Clay hugged her deeper, even as she started to fight him. But the fight in her was gone. She felt herself raise out of her body, then slam back down in it. The pain was too much. God, she needed to get awa
y from all this pain! As the grief washed over her, the rage began flooding in.
He said, “It’s okay, I have you now.”
“Clay,” she said, his name filled with so much agony. She cried out again, her voice tortured. “Clay, they’re gone.”
“I know, Sweetheart,” he said, “It’ll be okay.”
“No it won’t,” she sobbed. And with that, she pulled the dynamite out of his pants pocket and said, “Give me the lighter.”
Reluctantly he let go of her, and then he pulled the lighter out of his pocket and handed it to her.
“Out,” she said, wiping her eyes. She looking around at everyone in the building. In that moment, she was so lost in her own grief she didn’t realize none of the people there were actually dead. They were shot, wounded for sure, but they were still alive.
“You first,” Clay said.
“Is that why you stopped me?” she asked.
“We need to know who did this,” he said. “In order to find this out, I didn’t need you walking into a bullet.”
“Those men…” she said, referring to the men Longwei and his team hustled out of the building.
“One of them ordered it,” Clay explained. “Maybe one of them even did it.”
She nodded her head, walked outside, waited for Clay to follow. When he did, she lit the stick of dynamite, threw it deep into the building, then shut the door and walked toward the masses.
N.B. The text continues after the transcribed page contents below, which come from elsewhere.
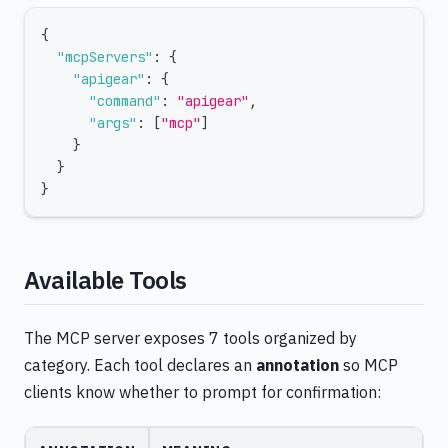
{
"mcpServers"
:
{
"apigear"
:
{
"command"
:
"apigear"
,
"args"
:
[
"mcp"
]
}
}
}
Available Tools
The MCP server exposes 7 tools organized by
category. Each tool declares an
annotation
so MCP
clients know whether to prompt for confirmation: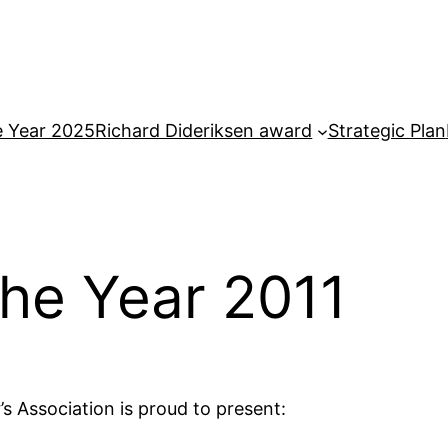
e Year 2025
Richard Dideriksen award
Strategic Plan
the Year 2011
s Association is proud to present: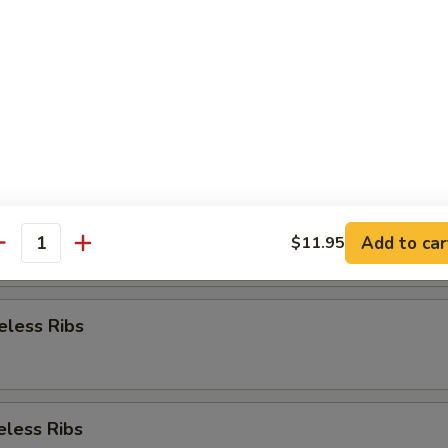
Appetizer
re Ribs
re Ribs
Add to car
$11.95
antity
eless Ribs
eless Ribs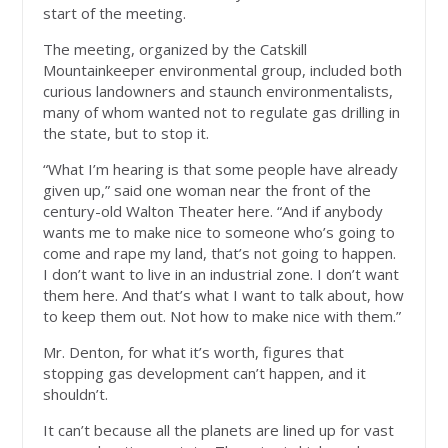
start of the meeting.
The meeting, organized by the Catskill
Mountainkeeper environmental group, included both
curious landowners and staunch environmentalists,
many of whom wanted not to regulate gas drilling in
the state, but to stop it.
“What I’m hearing is that some people have already
given up,” said one woman near the front of the
century-old Walton Theater here. “And if anybody
wants me to make nice to someone who’s going to
come and rape my land, that’s not going to happen.
I don’t want to live in an industrial zone. I don’t want
them here. And that’s what I want to talk about, how
to keep them out. Not how to make nice with them.”
Mr. Denton, for what it’s worth, figures that
stopping gas development can’t happen, and it
shouldn’t.
It can’t because all the planets are lined up for vast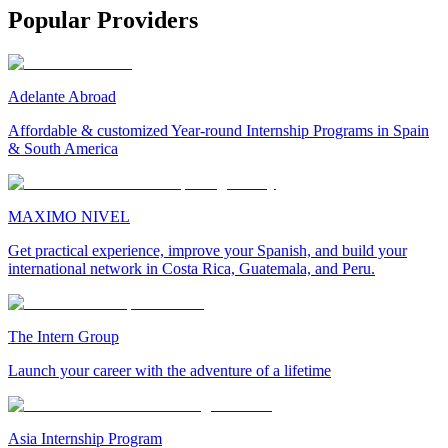
Popular Providers
Adelante Abroad
Affordable & customized Year-round Internship Programs in Spain
& South America
MAXIMO NIVEL
Get practical experience, improve your Spanish, and build your
international network in Costa Rica, Guatemala, and Peru.
The Intern Group
Launch your career with the adventure of a lifetime
Asia Internship Program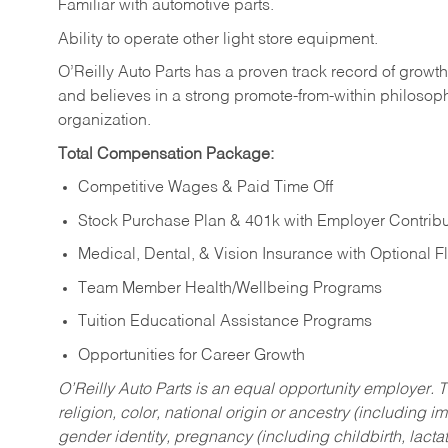
Familiar
with
automotive
parts.
Ability
to
operate other light store equipment.
O’Reilly Auto Parts has a proven track record of growth a
and believes in a strong promote-from-within philosop
organization.
Total Compensation Package:
Competitive Wages & Paid Time Off
Stock Purchase Plan & 401k with Employer Contribu
Medical, Dental, & Vision Insurance with Optional 
Team Member Health/Wellbeing Programs
Tuition Educational Assistance Programs
Opportunities for Career Growth
O’Reilly Auto Parts is an equal opportunity employer.
T
religion, color, national origin or ancestry (including im
gender identity, pregnancy (including childbirth, lacta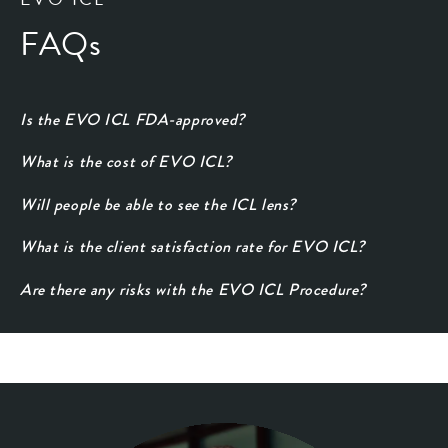
FAQs
Is the EVO ICL FDA-approved?
What is the cost of EVO ICL?
Will people be able to see the ICL lens?
What is the client satisfaction rate for EVO ICL?
Are there any risks with the EVO ICL Procedure?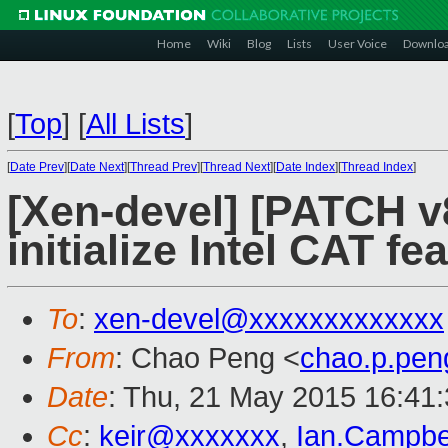
Home
Wiki
Blog
Lists
User Voice
Downlo
[
Top
]
[
All Lists
]
[
Date Prev
][
Date Next
][
Thread Prev
][
Thread Next
][
Date Index
][
Thread Index
]
[Xen-devel] [PATCH v8
initialize Intel CAT fe
To
:
xen-devel@xxxxxxxxxxxxx
From
: Chao Peng <
chao.p.pe
Date
: Thu, 21 May 2015 16:41
Cc
:
keir@xxxxxxx
,
Ian.Campbe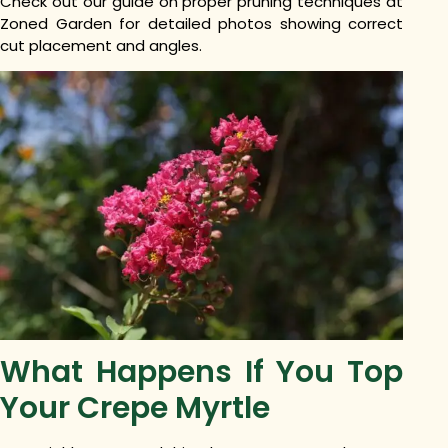
Check out our guide on proper pruning techniques at
Zoned Garden for detailed photos showing correct
cut placement and angles.
What Happens If You Top
Your Crepe Myrtle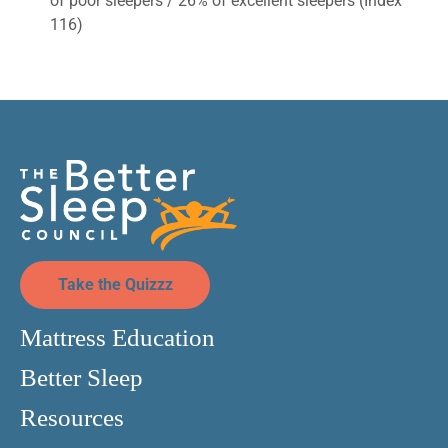
of poor sleepers / 26% of excellent sleepers (Index
116)
Take the Quizzz
Mattress Education
Better Sleep
Resources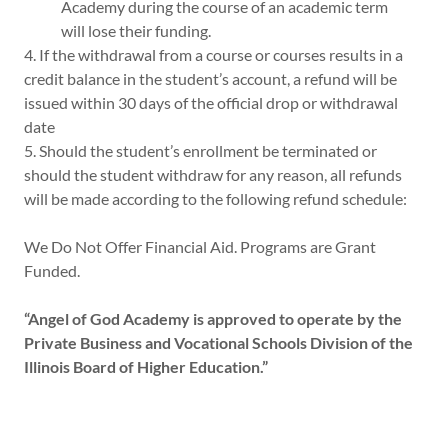
Academy during the course of an academic term
will lose their funding.
4. If the withdrawal from a course or courses results in a
credit balance in the student’s account, a refund will be
issued within 30 days of the official drop or withdrawal
date
5. Should the student’s enrollment be terminated or
should the student withdraw for any reason, all refunds
will be made according to the following refund schedule:
We Do Not Offer Financial Aid. Programs are Grant
Funded.
“Angel of God Academy is approved to operate by the
Private Business and Vocational Schools Division of the
Illinois Board of Higher Education.”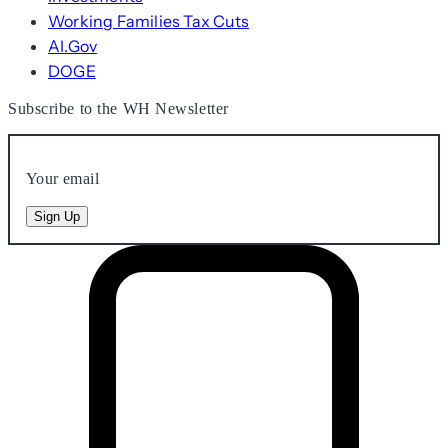
Working Families Tax Cuts
AI.Gov
DOGE
Subscribe to the WH Newsletter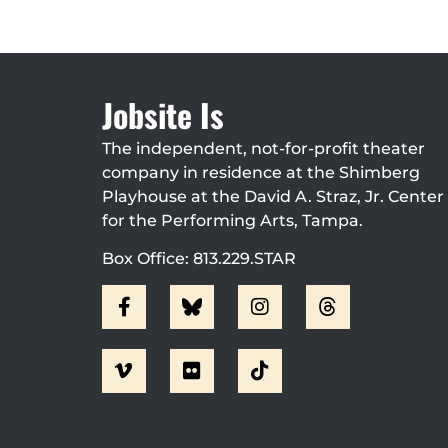
Jobsite Is
The independent, not-for-profit theater
company in residence at the Shimberg
Playhouse at the David A. Straz, Jr. Center
for the Performing Arts, Tampa.
Box Office: 813.229.STAR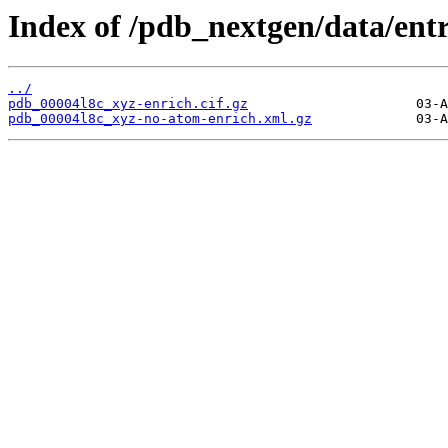
Index of /pdb_nextgen/data/entr
../
pdb_00004l8c_xyz-enrich.cif.gz
pdb_00004l8c_xyz-no-atom-enrich.xml.gz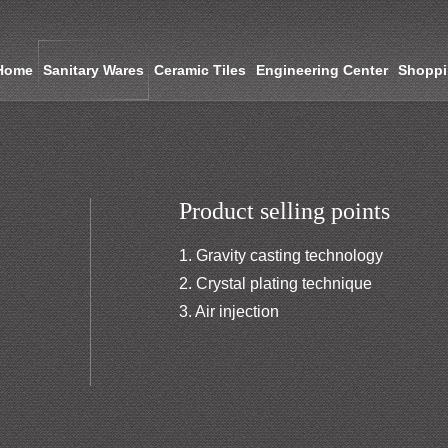
Home
Sanitary Wares
Ceramic Tiles
Engineering Center
Shopp
Product selling points
1. Gravity casting technology
2. Crystal plating technique
3. Air injection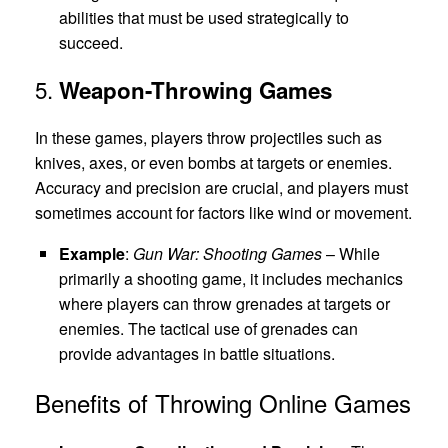
abilities that must be used strategically to
succeed.
5.
Weapon-Throwing Games
In these games, players throw projectiles such as
knives, axes, or even bombs at targets or enemies.
Accuracy and precision are crucial, and players must
sometimes account for factors like wind or movement.
Example
:
Gun War: Shooting Games
– While
primarily a shooting game, it includes mechanics
where players can throw grenades at targets or
enemies. The tactical use of grenades can
provide advantages in battle situations.
Benefits of Throwing Online Games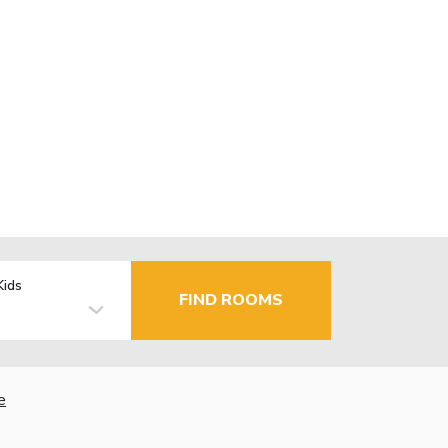
Kids
FIND ROOMS
e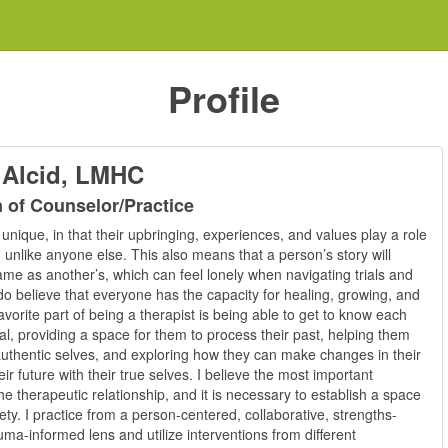
Profile
 Alcid, LMHC
n of Counselor/Practice
unique, in that their upbringing, experiences, and values play a role
unlike anyone else. This also means that a person’s story will
me as another’s, which can feel lonely when navigating trials and
 do believe that everyone has the capacity for healing, growing, and
vorite part of being a therapist is being able to get to know each
al, providing a space for them to process their past, helping them
authentic selves, and exploring how they can make changes in their
heir future with their true selves. I believe the most important
e therapeutic relationship, and it is necessary to establish a space
fety. I practice from a person-centered, collaborative, strengths-
ma-informed lens and utilize interventions from different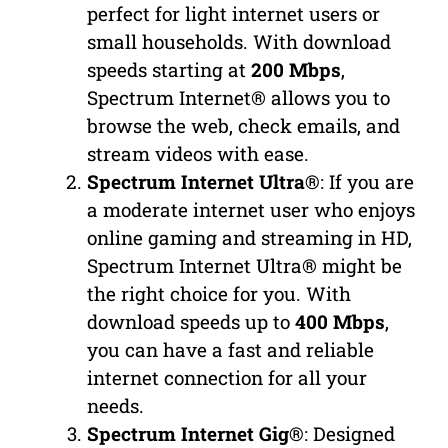
perfect for light internet users or
small households. With download
speeds starting at
200 Mbps
,
Spectrum Internet® allows you to
browse the web, check emails, and
stream videos with ease.
Spectrum Internet Ultra®
: If you are
a moderate internet user who enjoys
online gaming and streaming in HD,
Spectrum Internet Ultra® might be
the right choice for you. With
download speeds up to
400 Mbps
,
you can have a fast and reliable
internet connection for all your
needs.
Spectrum Internet Gig®
: Designed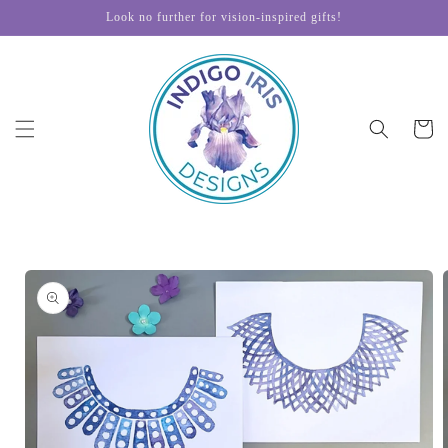
Skip to
Look no further for vision-inspired gifts!
content
Cart
Skip to
product
information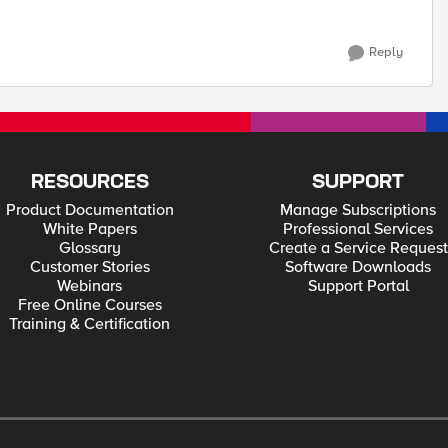
Reply
RESOURCES
SUPPORT
Product Documentation
Manage Subscriptions
White Papers
Professional Services
Glossary
Create a Service Request
Customer Stories
Software Downloads
Webinars
Support Portal
Free Online Courses
Training & Certification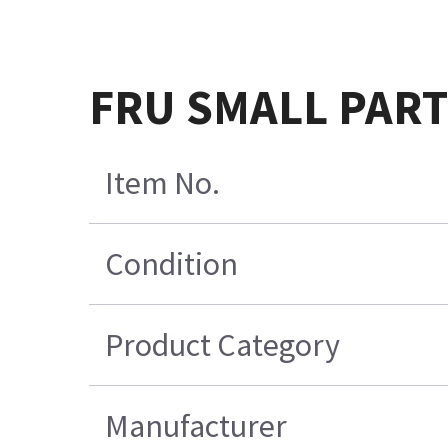
FRU SMALL PARTS 
Item No.
Condition
Product Category
Manufacturer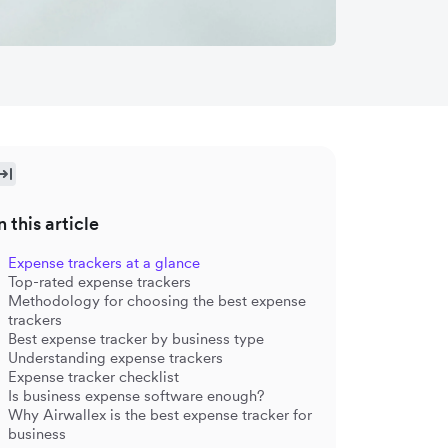
n this article
Expense trackers at a glance
Top-rated expense trackers
Methodology for choosing the best expense
trackers
Best expense tracker by business type
Understanding expense trackers
Expense tracker checklist
Is business expense software enough?
Why Airwallex is the best expense tracker for
business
She and Clay ducked as the building behind them exploded, glass blowing out into the runway apron.
With fire in her eyes, she walked up to the four Chicom prisoners, all of them on their knees with their hands cuffed behind their backs. She kicked each of them in the chest, savoring the pain that overcame them.
“Which one of you did it?” she asked, her voice ragged, shaky. “Where is the man who cut off my parents’ heads?!”
No one said anything, but several of the prisoners pointed to one particular man. She turned to Clay. He was already handing the Springfield to her; she took it, chambered a round, then killed the three other men, one by one, leaving the one everyone had pointed to alive.